How do you break undesirable marketing habits? You must have a firm understanding of the fundamentals as they exist, not what you want them to be.
Ask yourself a hard question: Do you feel the fundamentals for corn, soybeans, wheat, hogs and cattle favor demand exceeding supply? This is what we call a bull market, which we experienced from 2000 to 2012. The opposite is supply exceeding demand, which is called a bear market.
As always, the answer is not clearly black and white like we all want. A market plan depends on your assumptions about current inventory, how fast farmers will sell their crops, changes in government policy affecting agriculture, how the U.S. dollar will impact export demand and the big one: weather. Will there be a wet spring and a dry summer like 2012? Or, will there be a continued pattern of good yields since so much fall fieldwork was completed and soils will have recharged?
For brevity’s sake, I believe the burden of proof is now squarely on the shoulders of the bull to prove unexpected demand growth or significant yield reduction. Of course, we’ll have to wait until summer 2016 to see what happens. While this is nothing unusual for the grains and oilseeds to deal with, this year we also have the risk of big domestic and foreign supplies, possible rising interest rates and questionable growth in global demand.
Once the fundamental direction of the market has been determined, decide which tools you’re going to use to speed up or adjust your position in the market. Many call this technical analysis.
I strongly suggest producers broaden their understanding of outside forces that affect ag commodities. For example, what would be the potential impact if the U.S. dollar were to break to the upside, the S&P go down while the bond market breaks long-term trending support and the gold and oil markets stabilize but cannot rally? Your understanding and opinions about these interactions will have a lot to do with the intensity of your 2016 marketing plan.
Finally, once you have a plan and decide what tools to use to manage emotions during this turbulent time period, how will you use cash, futures or options to achieve your price objectives? I believe it’s important to have a back door in your marketing plan.
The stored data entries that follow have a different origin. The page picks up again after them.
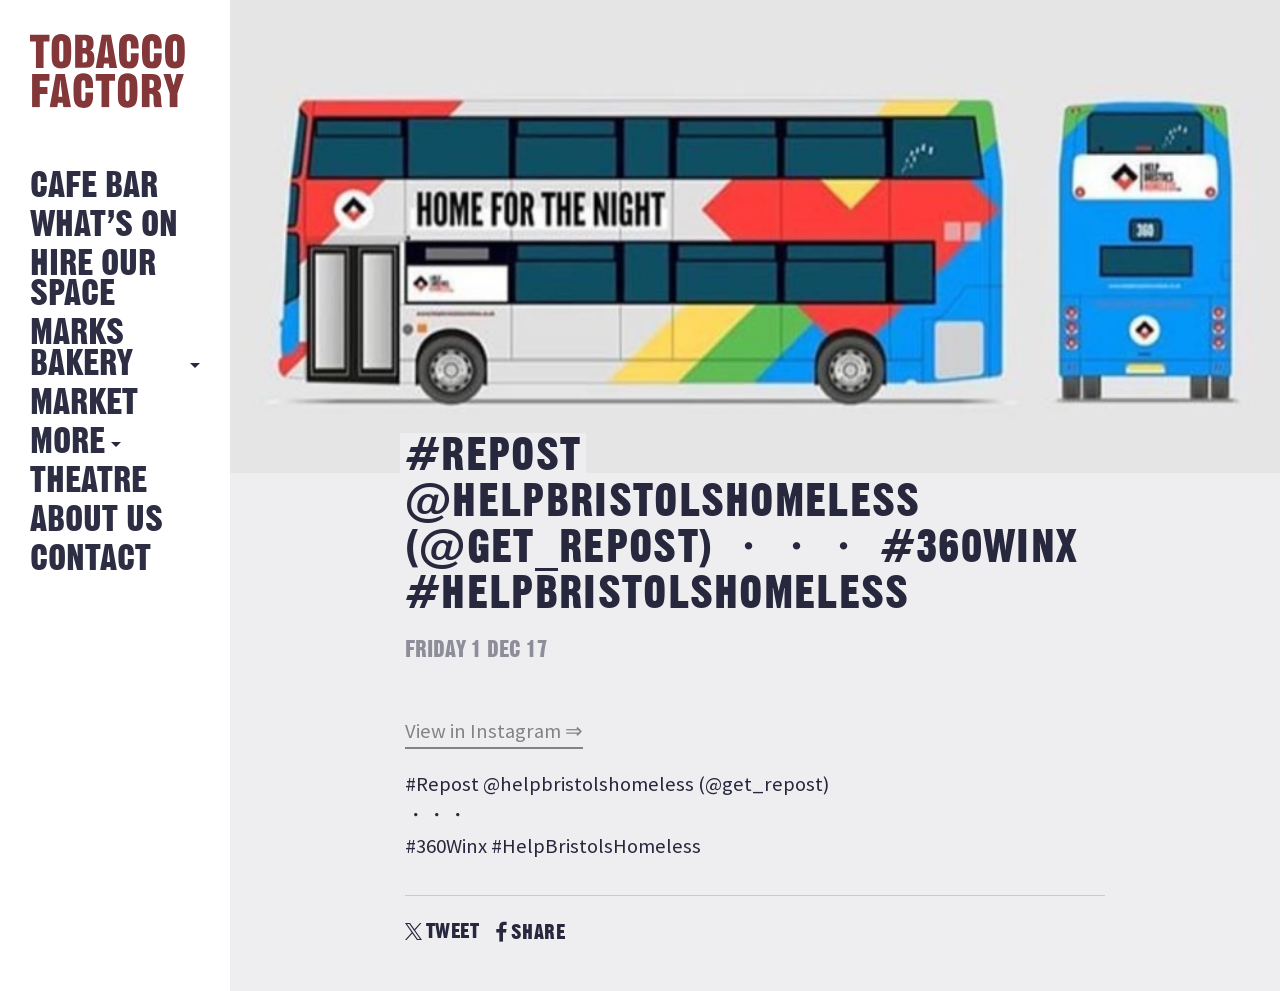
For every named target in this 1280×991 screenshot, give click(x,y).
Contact (90, 559)
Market (84, 403)
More (67, 442)
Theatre (88, 481)
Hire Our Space (93, 279)
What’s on (104, 225)
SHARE (530, 932)
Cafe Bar (94, 186)
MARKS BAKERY (81, 348)
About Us (96, 520)
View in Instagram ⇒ (494, 731)
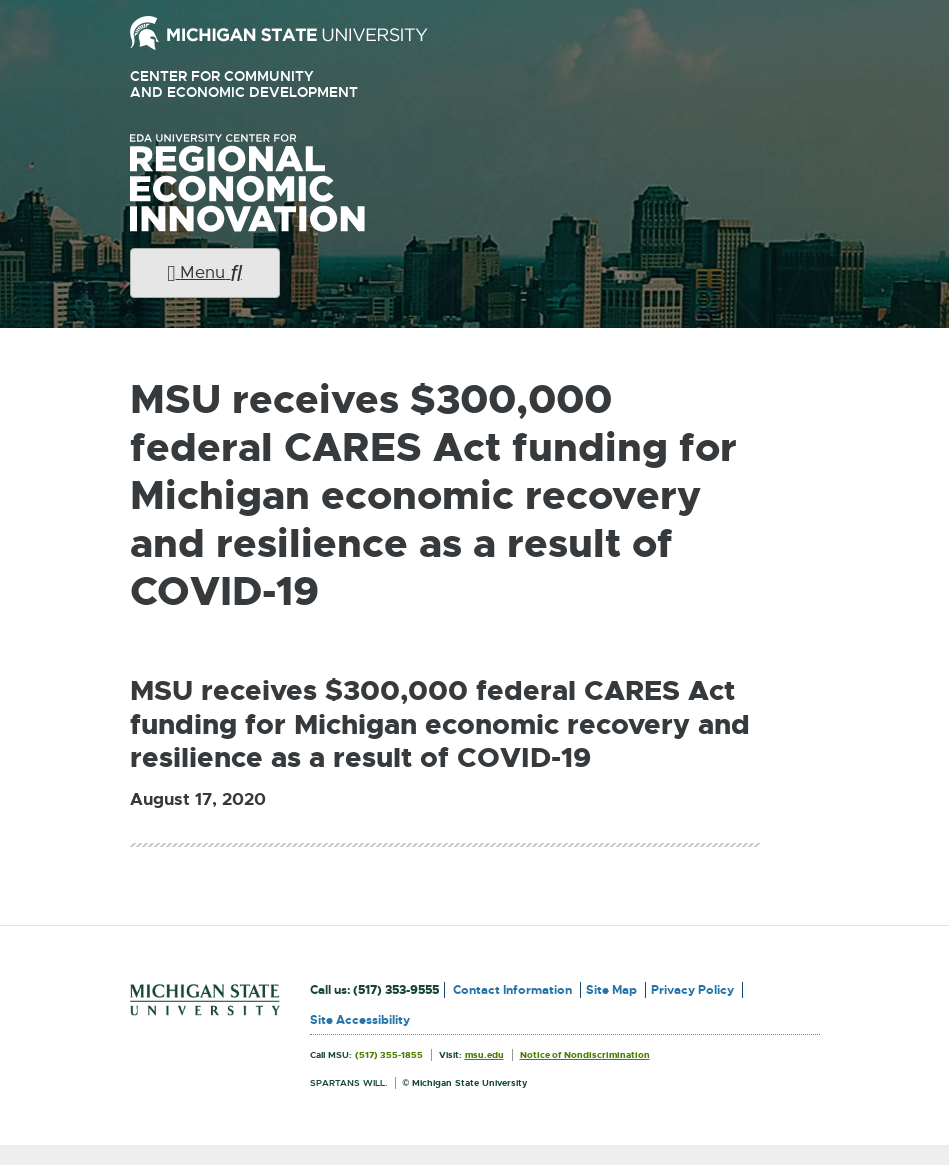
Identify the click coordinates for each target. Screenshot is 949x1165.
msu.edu (484, 1055)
Farmers need a floor below the market in 2016 perhaps more than in the past, but it is also important to have flexibility to react to a price changing event if it occurs. There isn’t one strategy that fits all when considering cash, futures and options. But acting sooner rather than later can pay big dividends in 2016 if Mother Nature doesn’t throw us a yield curve ball next summer.
The meat complex has taken a beating since August. The strong U.S. dollar is impacting exports and imports, and the meat bull isn’t excited about getting back into position because of cheap feed supplies. I can’t be too negative on the cattle complex after such a big price drop, but it’s hard to argue higher values.
As spring nears, if the feed grains continue to move lower in 2017, cattlemen (and hog producers this summer) need to be prepared to sell on any seasonal price bounce during the first half of 2016.
Any opinions expressed herein are subject to change without notice. There is a significant risk of loss in trading futures and options, and trading might not be suitable for all investors. Those acting on this information are responsible for their actions.